We are a small school with a big heart and our pupils, staff and families are important parts of our Heys community.
Behaviour challenges and goals
We needed to create new behaviour systems that:
- Simple to understand for all stakeholders.
- Staff challenge poor behaviour consistently
- Placed a greater focus on positive praise rather than overly complicated sanctions
- Gave staff the required structures/training to teach behaviour.
The behaviour of students at The Heys has been a concern.
- Last year the school had over 600 suspensions, including 10 permanent exclusions
- There were high numbers of internal truancy with students wandering the school site during lesson time
- Students did not attend detentions and there was a lack of certainty that when sanctions would be issued these would be completed
- Detentions were held during lunchtimes and the monitoring and tracking was poor
- Staff did not view teaching behaviour as their responsibility which led to a lack of staff consistently challenging poor behaviour both in lessons and outside of lessons
- Uniform standards and expectations were low and often unchallenged by staff
- New detention system became unmanageable and ineffective.
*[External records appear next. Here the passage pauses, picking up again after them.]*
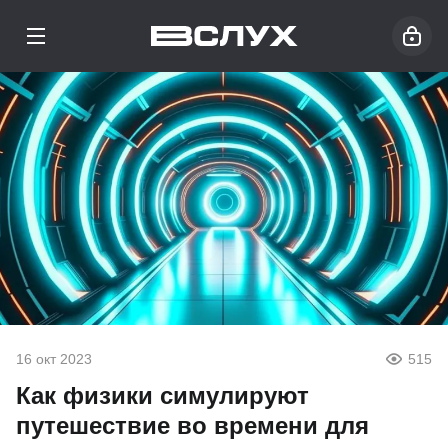
16 окт 2023
515
Как физики симулируют
путешествие во времени для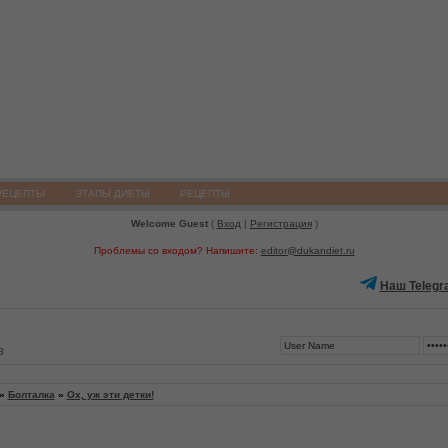
РЕЦЕПТЫ
ЭТАПЫ ДИЕТЫ
РЕЦЕПТЫ
Welcome Guest
(
Вход
|
Регистрация
)
Проблемы со входом? Напишите:
editor@dukandiet.ru
Наш Telegr
3
»
Болталка
»
Ох, уж эти детки!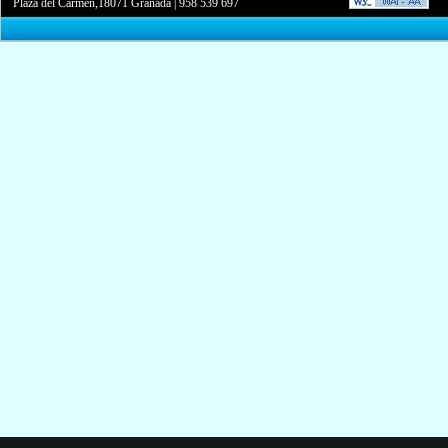
Plaza del Carmen,18071 Granada
|
958 539 697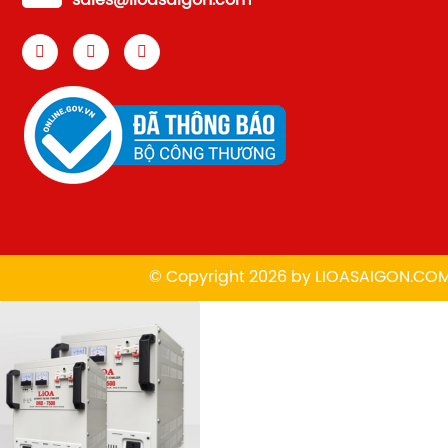
sales@lioasaigon.com
© Copyright 2026 by
L
IOASAIGON.CO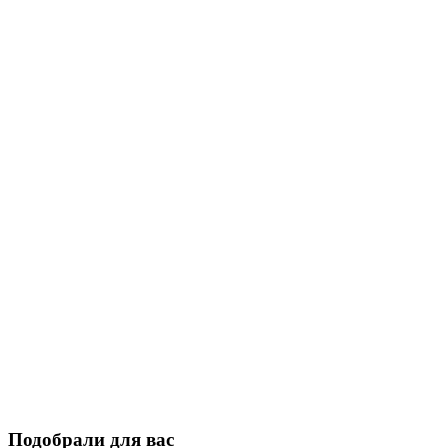
Подобрали для вас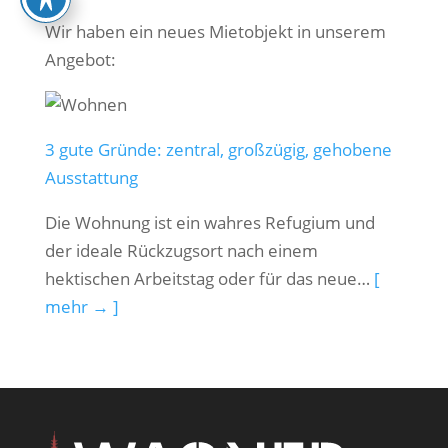
Wir haben ein neues Mietobjekt in unserem
Angebot:
3 gute Gründe: zentral, großzügig, gehobene
Ausstattung
Die Wohnung ist ein wahres Refugium und
der ideale Rückzugsort nach einem
hektischen Arbeitstag oder für das neue…
[
mehr → ]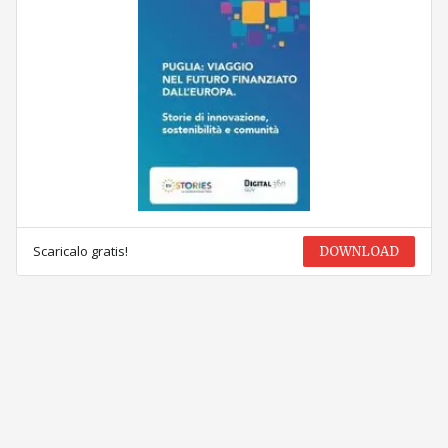
Scaricalo gratis!
DOWNLOAD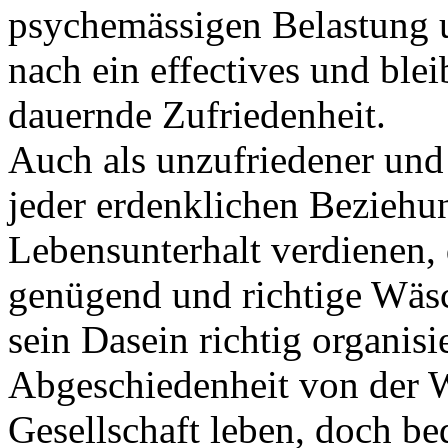
psychemässigen Belastung 
nach ein effectives und ble
dauernde Zufriedenheit.
Auch als unzufriedener und
jeder erdenklichen Beziehun
Lebensunterhalt verdienen,
genügend und richtige Wäs
sein Dasein richtig organisie
Abgeschiedenheit von der W
Gesellschaft leben, doch bed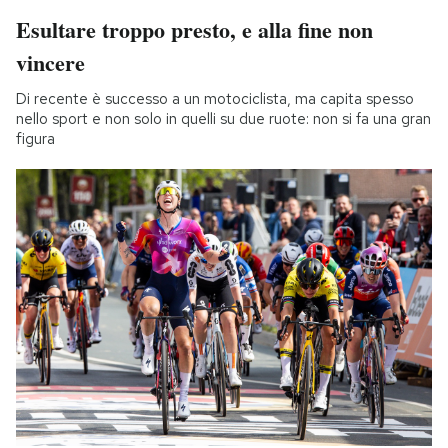
Esultare troppo presto, e alla fine non
vincere
Di recente è successo a un motociclista, ma capita spesso
nello sport e non solo in quelli su due ruote: non si fa una gran
figura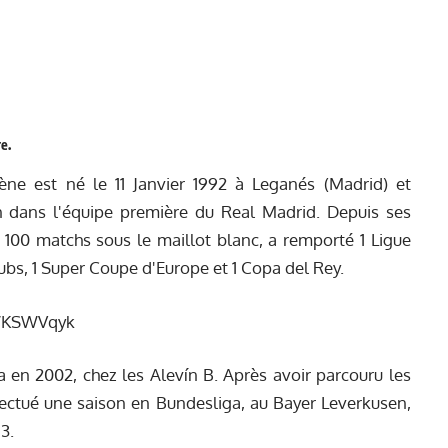
e.
ène est né le 11 Janvier 1992 à Leganés (Madrid) et
n dans l'équipe première du Real Madrid. Depuis ses
é 100 matchs sous le maillot blanc, a remporté 1 Ligue
s, 1 Super Coupe d'Europe et 1 Copa del Rey.
-WKSWVqyk
 en 2002, chez les Alevín B. Après avoir parcouru les
fectué une saison en Bundesliga, au Bayer Leverkusen,
3.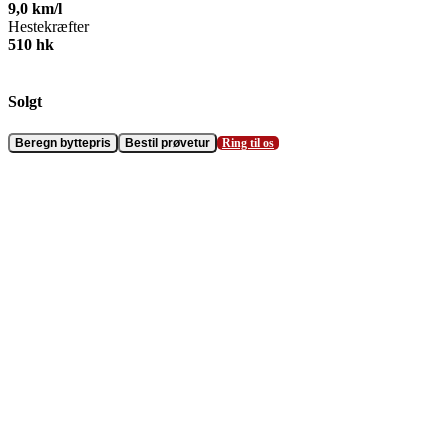
9,0
km/l
Hestekræfter
510
hk
Solgt
Beregn byttepris
Bestil prøvetur
Ring til os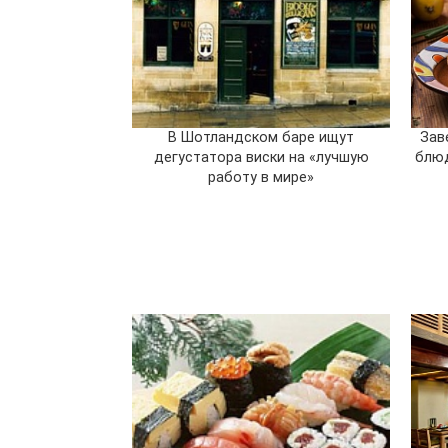
В Шотландском баре ищут
Зав
дегустатора виски на «лучшую
блюд
работу в мире»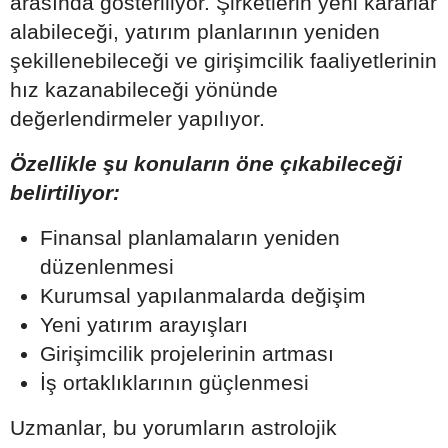
arasında gösteriliyor. Şirketlerin yeni kararlar
alabileceği, yatırım planlarının yeniden
şekillenebileceği ve girişimcilik faaliyetlerinin
hız kazanabileceği yönünde
değerlendirmeler yapılıyor.
Özellikle şu konuların öne çıkabileceği
belirtiliyor:
Finansal planlamaların yeniden
düzenlenmesi
Kurumsal yapılanmalarda değişim
Yeni yatırım arayışları
Girişimcilik projelerinin artması
İş ortaklıklarının güçlenmesi
Uzmanlar, bu yorumların astrolojik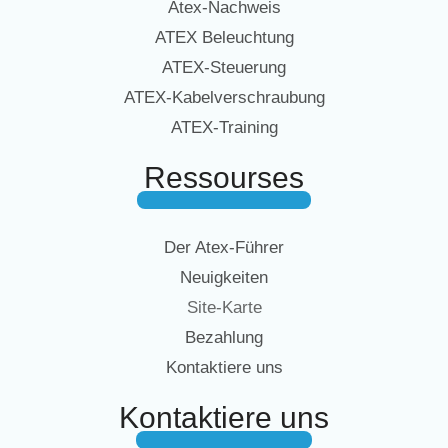
Atex-Nachweis
ATEX Beleuchtung
ATEX-Steuerung
ATEX-Kabelverschraubung
ATEX-Training
Ressourses
Der Atex-Führer
Neuigkeiten
Site-Karte
Bezahlung
Kontaktiere uns
Kontaktiere uns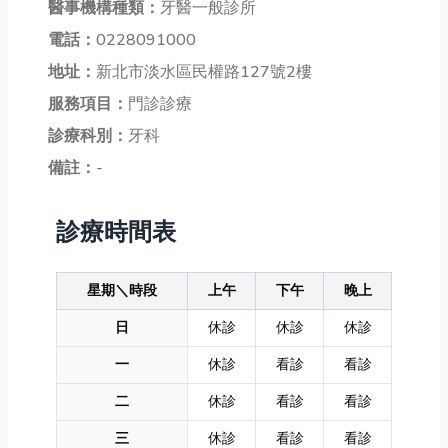
醫事機構種類：
牙醫一般診所
電話：
0228091000
地址：
新北市淡水區民權路127號2樓
服務項目：
門診診療
診療科別：
牙科
備註：
-
診療時間表
星期＼時段
上午
下午
晚上
日
休診
休診
休診
一
休診
看診
看診
二
休診
看診
看診
三
休診
看診
看診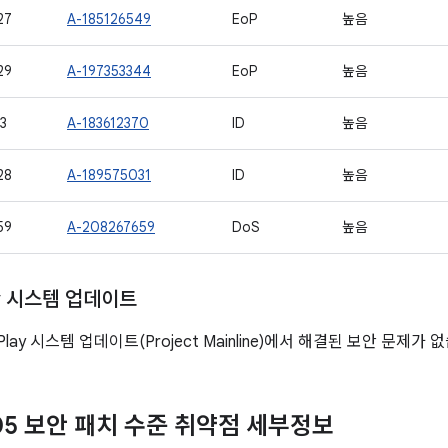
27
A-185126549
EoP
높음
29
A-197353344
EoP
높음
3
A-183612370
ID
높음
28
A-189575031
ID
높음
59
A-208267659
DoS
높음
ay 시스템 업데이트
 Play 시스템 업데이트(Project Mainline)에서 해결된 보안 문제가 
-05 보안 패치 수준 취약점 세부정보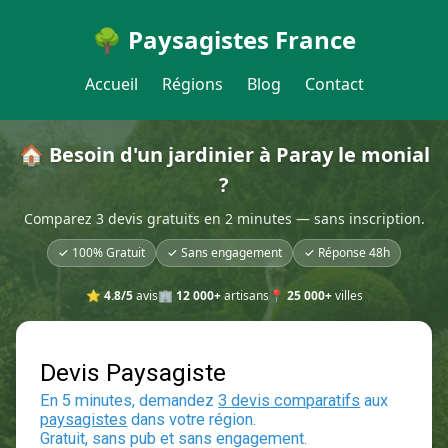
🌳 Paysagistes France
Accueil
Régions
Blog
Contact
🏠 Besoin d'un jardinier à Paray le monial
?
Comparez 3 devis gratuits en 2 minutes — sans inscription.
✓ 100% Gratuit
✓ Sans engagement
✓ Réponse 48h
⭐
4.8/5
avis
🏢
12 000+
artisans
📍
25 000+
villes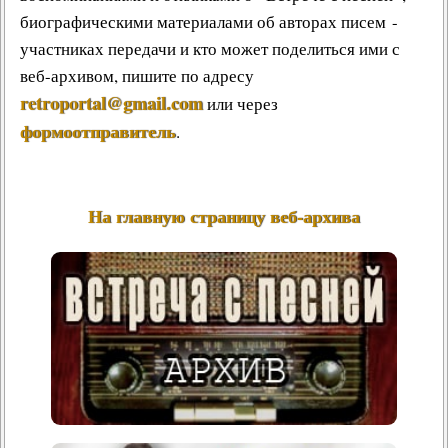
биографическими материалами об авторах писем -
участниках передачи и кто может поделиться ими с
веб-архивом, пишите по адресу
retroportal@gmail.com
или через
формоотправитель
.
На главную страницу веб-архива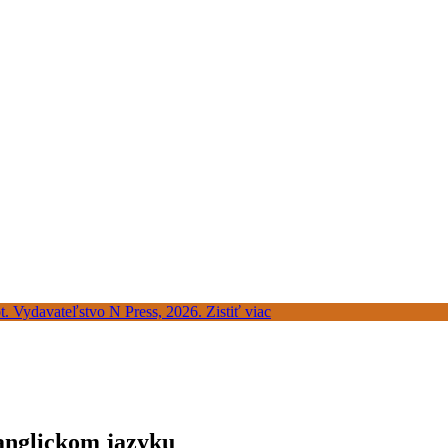
 anglickom jazyku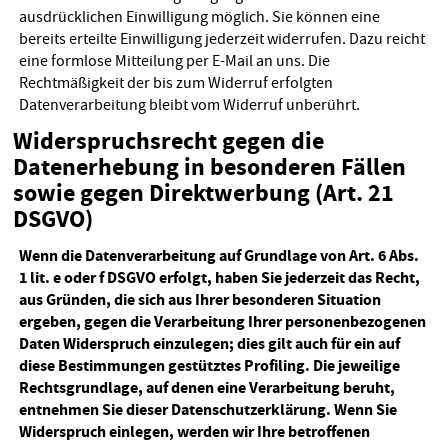
ausdrücklichen Einwilligung möglich. Sie können eine
bereits erteilte Einwilligung jederzeit widerrufen. Dazu reicht
eine formlose Mitteilung per E-Mail an uns. Die
Rechtmäßigkeit der bis zum Widerruf erfolgten
Datenverarbeitung bleibt vom Widerruf unberührt.
Widerspruchsrecht gegen die
Datenerhebung in besonderen Fällen
sowie gegen Direktwerbung (Art. 21
DSGVO)
Wenn die Datenverarbeitung auf Grundlage von Art. 6 Abs.
1 lit. e oder f DSGVO erfolgt, haben Sie jederzeit das Recht,
aus Gründen, die sich aus Ihrer besonderen Situation
ergeben, gegen die Verarbeitung Ihrer personenbezogenen
Daten Widerspruch einzulegen; dies gilt auch für ein auf
diese Bestimmungen gestütztes Profiling. Die jeweilige
Rechtsgrundlage, auf denen eine Verarbeitung beruht,
entnehmen Sie dieser Datenschutzerklärung. Wenn Sie
Widerspruch einlegen, werden wir Ihre betroffenen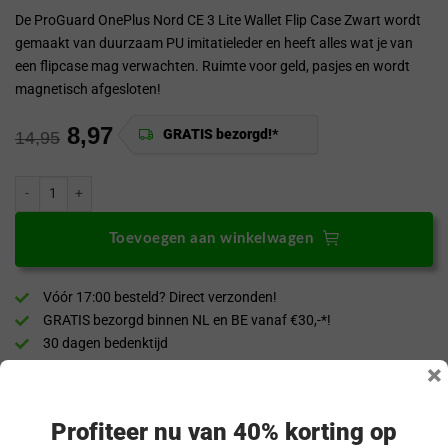
De ProGuard OnePlus Nord CE 3 Lite Wallet Flip Case Zwart wordt
gemaakt van duurzaam PU imitatieleder en heeft alles wat je van
een flipcase mag verwachten. Ruimte voor geld, pasjes en wordt
magnetisch afgesloten!
8,97
GRATIS bezorgd!*
14,95
ProGuard OnePlus Nord CE 3 Lite Wallet Flip Case Zwart aantal
Toevoegen aan winkelwagen
Vóór 17:00 besteld? Direct verzonden!
GRATIS bezorgd binnen NL en BE vanaf €30,-*!
30 dagen bedenktijd
Veilig & achteraf betalen
×
“Snel en eenvoudig te bestellen. Snel geleverd!”
Profiteer nu van 40% korting op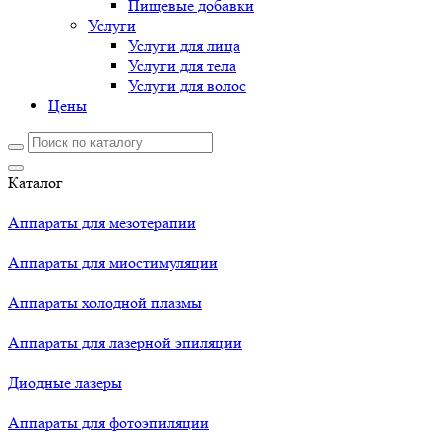
Пищевые добавки
Услуги
Услуги для лица
Услуги для тела
Услуги для волос
Цены
Каталог
Аппараты для мезотерапии
Аппараты для миостимуляции
Аппараты холодной плазмы
Аппараты для лазерной эпиляции
Диодные лазеры
Аппараты для фотоэпиляции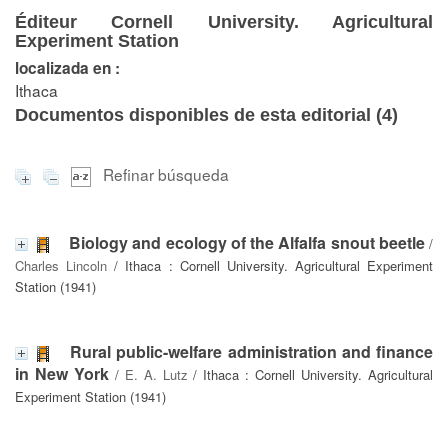
Éditeur Cornell University. Agricultural
Experiment Station
localizada en :
Ithaca
Documentos disponibles de esta editorial (
4
)
Refinar búsqueda
Biology and ecology of the Alfalfa snout beetle
/
Charles Lincoln
/ Ithaca : Cornell University. Agricultural Experiment
Station (1941)
Rural public-welfare administration and finance
in New York
/
E. A. Lutz
/ Ithaca : Cornell University. Agricultural
Experiment Station (1941)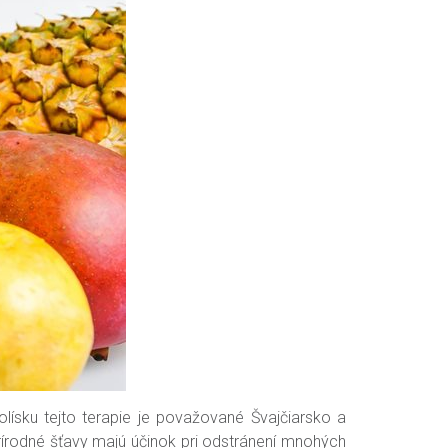
 kolísku tejto terapie je považované Švajčiarsko a
rírodné šťavy majú účinok pri odstránení mnohých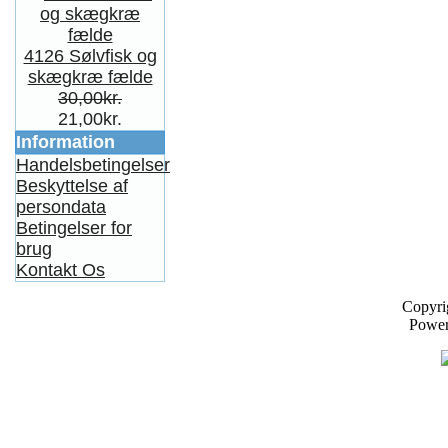
4126 Sølvfisk og
skægkræ fælde
30,00kr.
21,00kr.
Information
Handelsbetingelser
Beskyttelse af
persondata
Betingelser for
brug
Kontakt Os
Copyri
Powe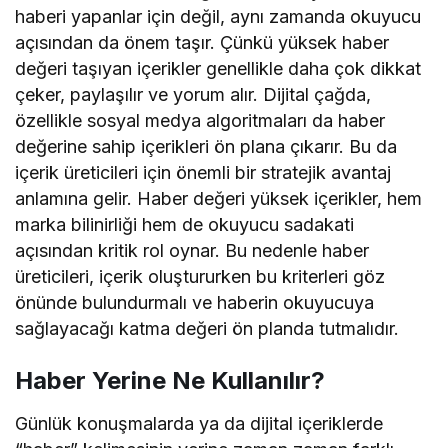
haberi yapanlar için değil, aynı zamanda okuyucu
açısından da önem taşır. Çünkü yüksek haber
değeri taşıyan içerikler genellikle daha çok dikkat
çeker, paylaşılır ve yorum alır. Dijital çağda,
özellikle sosyal medya algoritmaları da haber
değerine sahip içerikleri ön plana çıkarır. Bu da
içerik üreticileri için önemli bir stratejik avantaj
anlamına gelir. Haber değeri yüksek içerikler, hem
marka bilinirliği hem de okuyucu sadakati
açısından kritik rol oynar. Bu nedenle haber
üreticileri, içerik oluştururken bu kriterleri göz
önünde bulundurmalı ve haberin okuyucuya
sağlayacağı katma değeri ön planda tutmalıdır.
Haber Yerine Ne Kullanılır?
Günlük konuşmalarda ya da dijital içeriklerde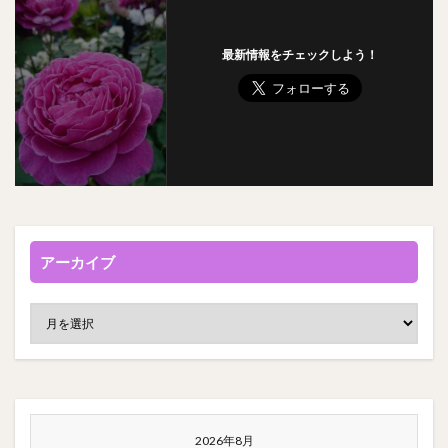
最新情報をチェックしよう！
アーカイブ
2026年8月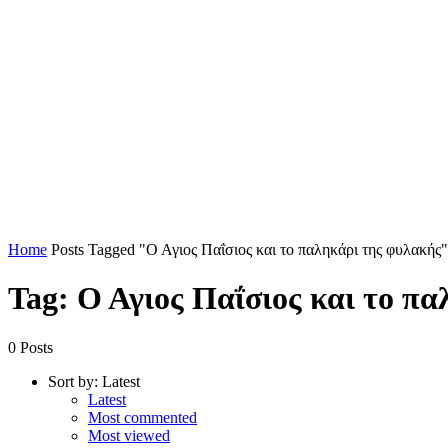
Home
Posts Tagged "Ο Αγιος Παΐσιος και το παληκάρι της φυλακής"
Tag: Ο Αγιος Παΐσιος και το π
0 Posts
Sort by:
Latest
Latest
Most commented
Most viewed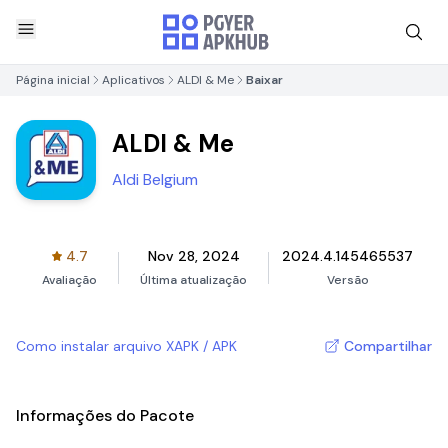
Página inicial
Aplicativos
ALDI & Me
Baixar
ALDI & Me
Aldi Belgium
4.7
Nov 28, 2024
2024.4.145465537
Avaliação
Última atualização
Versão
Como instalar arquivo XAPK / APK
Compartilhar
Informações do Pacote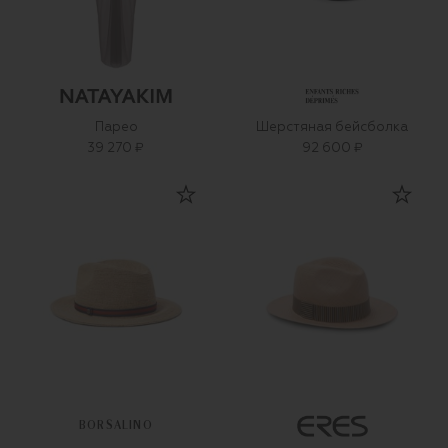
Парео
Шерстяная бейсболка
39 270 ₽
92 600 ₽
BORSALINO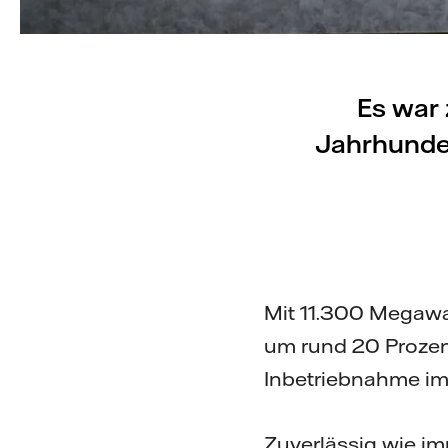
Es war 
Jahrhunder
Mit 11.300 Megawat
um rund 20 Prozen
Inbetriebnahme im
Zuverlässig wie imm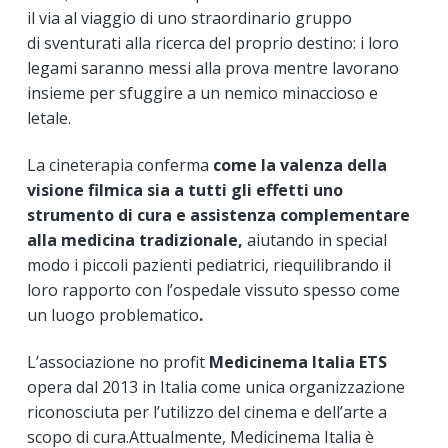
il via al viaggio di uno straordinario gruppo
di sventurati alla ricerca del proprio destino: i loro
legami saranno messi alla prova mentre lavorano
insieme per sfuggire a un nemico minaccioso e
letale.
La cineterapia conferma
come la valenza della
visione filmica sia a tutti gli effetti uno
strumento di cura e assistenza complementare
alla medicina tradizionale,
aiutando in special
modo i piccoli pazienti pediatrici, riequilibrando il
loro rapporto con l’ospedale vissuto spesso come
un luogo problematico
.
L’associazione no profit
Medicinema Italia ETS
opera dal 2013 in Italia come unica organizzazione
riconosciuta per l’utilizzo del cinema e dell’arte a
scopo di cura.Attualmente, Medicinema Italia è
Solutions to behaviour challenges
To achieve this, we completed the following actions:
- Accessed high quality training via the Behaviour Hubs programme and disseminated this to staff. We particularly focussed on the research of Tom Bennett in which he emphasised of the importance of ‘teaching behaviour’
- We conducted a staff survey to find out what they felt about behaviour in school. This gave mixed pictures and highlighted a lack of typicality
- We created our new behaviour systems, which we simplified to help with consistency of delivery and ease to understand
- We then carried out a rigorous quality assurance process in which a range of stakeholders took time to challenge the new systems. This included, staff, SLT and the school improvement partner. These challenges and ideas were then considered, and amendments were made
- The policy was then shared with staff during a CPD session. This allowed for the philosophy behind the policy to be explained
- The policy was then launched in school. The assistant headteacher led school assemblies in which the policy was explained
- We accessed training from our partner school, where they led a CPD session on de-escalation strategies and restorative practice
- Each week the school focussed on basic expectations (start to lesson routine, gaining whole class attention, exit from lesson routine, uniform expectations) This allowed the pupils to be taught the new behavioural skill. It also allowed the behaviour system to remain high profile throughout school
- Behaviour working party was implemented to allow staff buy-in. Along with the working party a new detention system was designed to address the issues school were having with lack of attendance to detentions
- Behaviour working party presented the new detention system to staff during CPD session.
Impact on behaviour
The new behaviour policy has had a wide range of positive outcomes:
- There has been a significant drop in suspensions compared to last year
- Internal truancy has reduced
- There is a now a systematic approach for the management of behaviour throughout school
- Student voice indicates that behaviour has improved compared to last year
- Uniform expectations and standards have improved, and staff challenge these expectations consistently
- Staff quote: “Hi Paul, just wanted to thank you and the SLT for the relatively recent changes around the school that have improved pupil behaviour and reduced the rate of disruptions in lessons.”.
Next steps on your behaviour journey
Our next steps are to continue using the new behaviour systems and, alongside the behaviour working party, improve the consistency of delivery of our in-lesson steps of intervention.
We plan to design and implement a behaviour curriculum to teach the students the behaviours and conduct we want to see in school. This will be delivered through form time sessions throughout the year.